During the radio show, Chapin said warming-related changes in the north are so widespread and obvious that inaction isn’t an option.

“It’s like driving the Titanic,” Chapin said. “It’s slow to turn. But we need to make changes now for our children’s future.”

Flatow asked Chapin if we’ve now reached the point where we’re just rearranging deck chairs on the Titanic.

“It’s really important to take what we know and convert that into action,” Chapin said.
“Things are getting desperate enough now that we need to throw away our conservatism and just act.”

Chapin thinks a realistic step is to burn less oil and gas and use them more efficiently.

“We know they lead to warming of climate,” he said. “It seems like we know enough to think of creative ways to reduce greenhouse gas emissions.”

Another member of the panel, Matthew Sturm, studies snow and ice at the Cold Regions Research and Engineering Laboratory at Fort Wainwright. On the broadcast, he explained why the Far North matters to people in places like Austin, Texas. He gave the example of how people there would notice if their air conditioner broke in midsummer. The reduction of ice and snow in the north is doing the same on a global scale, he said.

“Ultimately, what’s going to happen here is going to break the air conditioning, the cooling of Earth farther south,” Sturm said. “As we change what the Arctic can do in terms of getting rid of Earth’s heat, we’re going to change what happens everywhere on Earth. It has to follow. What happens here matters to people everywhere.”

During the broadcast, Sturm mentioned to Flatow that it’s sometimes difficult to separate his opinion from his scientific work. If Flatow would join him for a beer, Sturm said, he could really tell him what he thought. The host pressed on, though, and got stronger wording from Sturm and others.

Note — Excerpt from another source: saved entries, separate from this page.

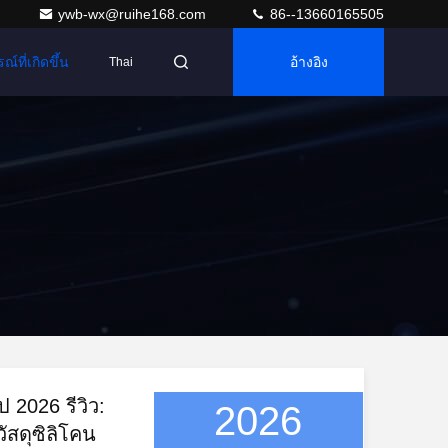
ywb-wx@ruihe168.com
86--13660165505
ณ์ที่เกิดขึ้น
อ้างอิง
Thai
ป 2026 รีวิว:
2026
ัสดุซิลิโคน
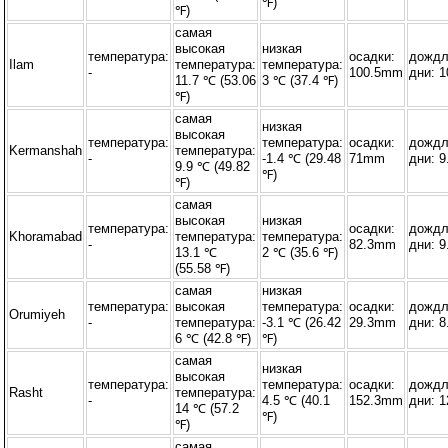
℉)
℉)
самая
высокая
низкая
температура:
осадки:
дожд
Ilam
температура:
температура:
-
100.5mm
дни: 1
11.7 ℃ (53.06
3 ℃ (37.4 ℉)
℉)
самая
низкая
высокая
температура:
температура:
осадки:
дожд
Kermanshah
температура:
-
-1.4 ℃ (29.48
71mm
дни: 9
9.9 ℃ (49.82
℉)
℉)
самая
высокая
низкая
температура:
осадки:
дожд
Khoramabad
температура:
температура:
-
82.3mm
дни: 9
13.1 ℃
2 ℃ (35.6 ℉)
(55.58 ℉)
самая
низкая
температура:
высокая
температура:
осадки:
дожд
Orumiyeh
-
температура:
-3.1 ℃ (26.42
29.3mm
дни: 8
6 ℃ (42.8 ℉)
℉)
самая
низкая
высокая
температура:
температура:
осадки:
дожд
Rasht
температура:
-
4.5 ℃ (40.1
152.3mm
дни: 1
14 ℃ (57.2
℉)
℉)
самая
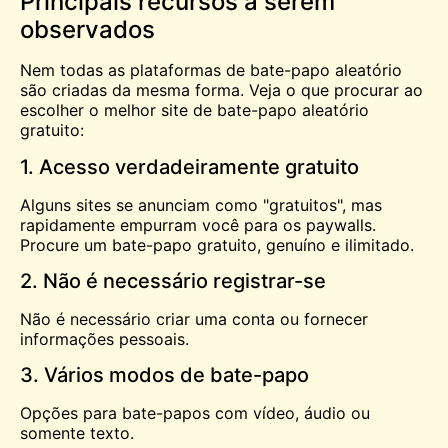
Principais recursos a serem
observados
Nem todas as plataformas de bate-papo aleatório
são criadas da mesma forma. Veja o que procurar ao
escolher o melhor site de bate-papo aleatório
gratuito:
1. Acesso verdadeiramente gratuito
Alguns sites se anunciam como "gratuitos", mas
rapidamente empurram você para os paywalls.
Procure um bate-papo gratuito, genuíno e ilimitado.
2. Não é necessário registrar-se
Não é necessário criar uma conta ou fornecer
informações pessoais.
3. Vários modos de bate-papo
Opções para bate-papos com vídeo, áudio ou
somente texto.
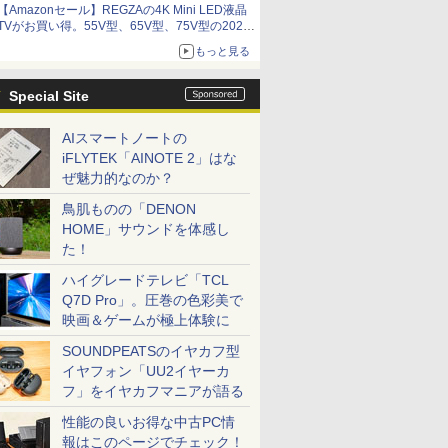
【Amazonセール】REGZAの4K Mini LED液晶
アイスカップに入ったスライムやわたぼう、ベ
TVがお買い得。55V型、65V型、75V型の2026
ビーサタンなどがオリジナルアートで登場
年モデルがラインナップ
もっと見る
Special Site
AIスマートノートの
iFLYTEK「AINOTE 2」はな
ぜ魅力的なのか？
鳥肌ものの「DENON
HOME」サウンドを体感し
た！
ハイグレードテレビ「TCL
Q7D Pro」。圧巻の色彩美で
映画＆ゲームが極上体験に
SOUNDPEATSのイヤカフ型
イヤフォン「UU2イヤーカ
フ」をイヤカフマニアが語る
性能の良いお得な中古PC情
報はこのページでチェック！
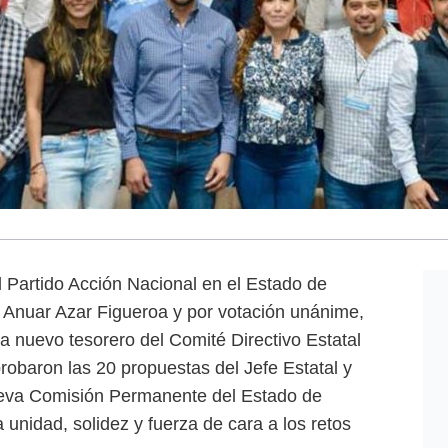
l Partido Acción Nacional en el Estado de
 Anuar Azar Figueroa y por votación unánime,
a nuevo tesorero del Comité Directivo Estatal
obaron las 20 propuestas del Jefe Estatal y
nueva Comisión Permanente del Estado de
unidad, solidez y fuerza de cara a los retos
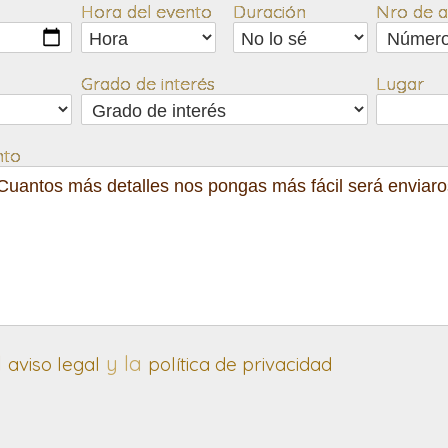
Hora del evento
Duración
Nro de as
Grado de interés
Lugar
nto
l
y la
aviso legal
política de privacidad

“Many of us feel that things are coming together in a very worrisome way,” Sturm said. “And we certainly don’t know how to deal with them, or whether they can be mitigated. Because we tend to deal with the component parts, we get overwhelmed by the complexity of the system, and we know how ignorant we are about putting the whole thing together.”

“We continually get surprised by how dramatic these changes can be,” said Torre Jorgensen, a guest on the radio show who studies permafrost for the consulting firm ABR, Inc. “We’ve been seeing them within our lifetime, the last couple of decades. When we drive down the road, or go along the coast, we see really large changes.”

Sitting in the audience, a person got the impression that the scientists had seen enough during their many days on Alaska’s ice and tundra to reckon that changes are coming down right now, and those changes are compelling them to speak up despite a natural instinct to be conservative.

“It’s not a question of whether it’s happening,” said Chapin, co-director of UAF’s Resilience and Adaptation Program for graduate students. “It’s what we can do about it.”